Not necessary if you assume intelligent (ie with their own CPU) peripherals.
[Snip]

How should the intelligent peripheral wake up the application running on the QDOS/SMS system other than by the QDOS/SMS scheduler? As long as the scheduler can not react to async hardware events other than in a 20 msec raster, we are stuck at average 10 msec response.

I still have problems to believe that QDOS/SMS is really that limited. Every simple job can cause re-scheduling *immediately*, not only in a 20 msec raster! There may be a way how an interrupt-driven device driver can do that also. Maybe some expert knowledge I lack.

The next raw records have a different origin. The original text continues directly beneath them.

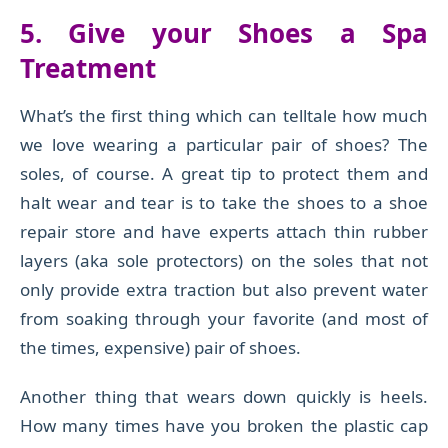
5. Give your Shoes a Spa
Treatment
What’s the first thing which can telltale how much
we love wearing a particular pair of shoes? The
soles, of course. A great tip to protect them and
halt wear and tear is to take the shoes to a shoe
repair store and have experts attach thin rubber
layers (aka sole protectors) on the soles that not
only provide extra traction but also prevent water
from soaking through your favorite (and most of
the times, expensive) pair of shoes.
Another thing that wears down quickly is heels.
How many times have you broken the plastic cap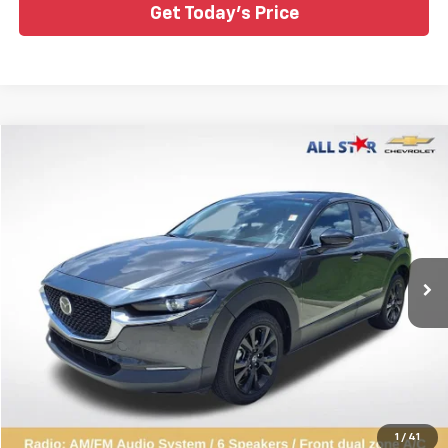
Get Today's Price
Compare Vehicle
$21,243
Used
2024
Mazda CX-30
2.5 S Select Sport
ALL STAR PRICE
Price Drop
All Star Chevrolet Baton Rouge
VIN:
3MVDMBBM9RM624924
Stock:
ARM624924
37,775 mi
Ext.
Int.
Click To Call
1
/
41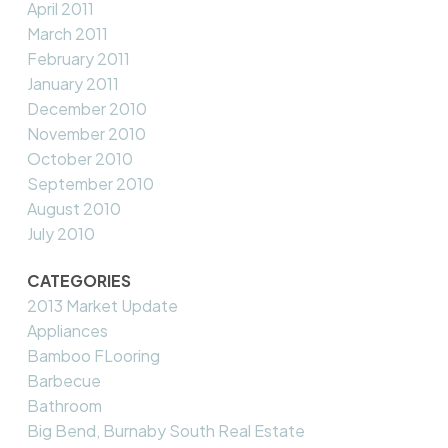
April 2011
March 2011
February 2011
January 2011
December 2010
November 2010
October 2010
September 2010
August 2010
July 2010
CATEGORIES
2013 Market Update
Appliances
Bamboo FLooring
Barbecue
Bathroom
Big Bend, Burnaby South Real Estate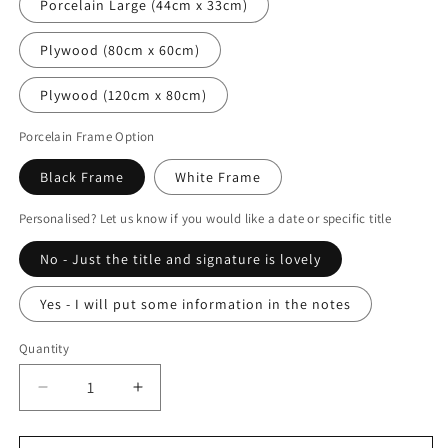
Porcelain Large (44cm x 33cm)
Plywood (80cm x 60cm)
Plywood (120cm x 80cm)
Porcelain Frame Option
Black Frame
White Frame
Personalised? Let us know if you would like a date or specific title
No - Just the title and signature is lovely
Yes - I will put some information in the notes
Quantity
Decrease
Increase
quantity
quantity
for
for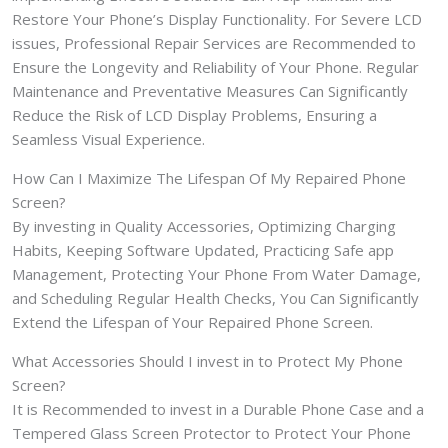
Restore Your Phone’s Display Functionality. For Severe LCD
issues, Professional Repair Services are Recommended to
Ensure the Longevity and Reliability of Your Phone. Regular
Maintenance and Preventative Measures Can Significantly
Reduce the Risk of LCD Display Problems, Ensuring a
Seamless Visual Experience.
How Can I Maximize The Lifespan Of My Repaired Phone
Screen?
By investing in Quality Accessories, Optimizing Charging
Habits, Keeping Software Updated, Practicing Safe app
Management, Protecting Your Phone From Water Damage,
and Scheduling Regular Health Checks, You Can Significantly
Extend the Lifespan of Your Repaired Phone Screen.
What Accessories Should I invest in to Protect My Phone
Screen?
It is Recommended to invest in a Durable Phone Case and a
Tempered Glass Screen Protector to Protect Your Phone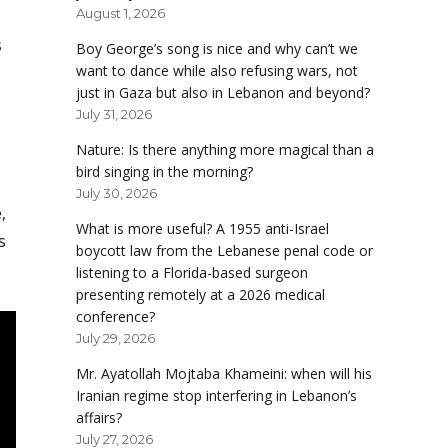
August 1, 2026
s
Boy George’s song is nice and why can’t we
want to dance while also refusing wars, not
just in Gaza but also in Lebanon and beyond?
July 31, 2026
Nature: Is there anything more magical than a
bird singing in the morning?
July 30, 2026
,
What is more useful? A 1955 anti-Israel
s
boycott law from the Lebanese penal code or
listening to a Florida-based surgeon
presenting remotely at a 2026 medical
conference?
July 29, 2026
Mr. Ayatollah Mojtaba Khameini: when will his
Iranian regime stop interfering in Lebanon’s
affairs?
July 27, 2026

>I may add that my concerns are more or less specific for mid- to high-speed
>local area networking.

Buffering can still be used in a high-speed LAN but what are the limitations on speed
anyway? I doubt it that the ISA bus can do the "theoretical" 100Mbit (like my intel card
uses). IIRC in the case of the iNTEL Etherexpress, the card buffers input and output
packets and then burst-sends them out/in so no loss of frame sync happens.
At the moment I'm concerned about response, not linear throughput. Every simple Linux process on Q40 can do what I'm asking for. Device driver interrupt-driven, of course.

And that's why IIRC even Windows is polling its devices... and also why they were finally
able to use more devices / interrupt (which aren't really used anymore)... and also why
"Legacy" devices are always so much more responsive from polled ones.
maybe a third type of device driver should be devised... one that can act as block or
directory, but which is strictly polled. In any case just one device driver of that type
wouldn't put such a load on the system (especially if the code for it is written to take
advantage of the 040 and 060 high performance extra instructions
The device driver can be more than quick enough without polling. It just can't make the OS re-schedule the jobs immediately, so jobs who were blocking for input can't get activated other than in the 20 msec raster. (Unless I'm wrong, and I still hope I'm wrong.)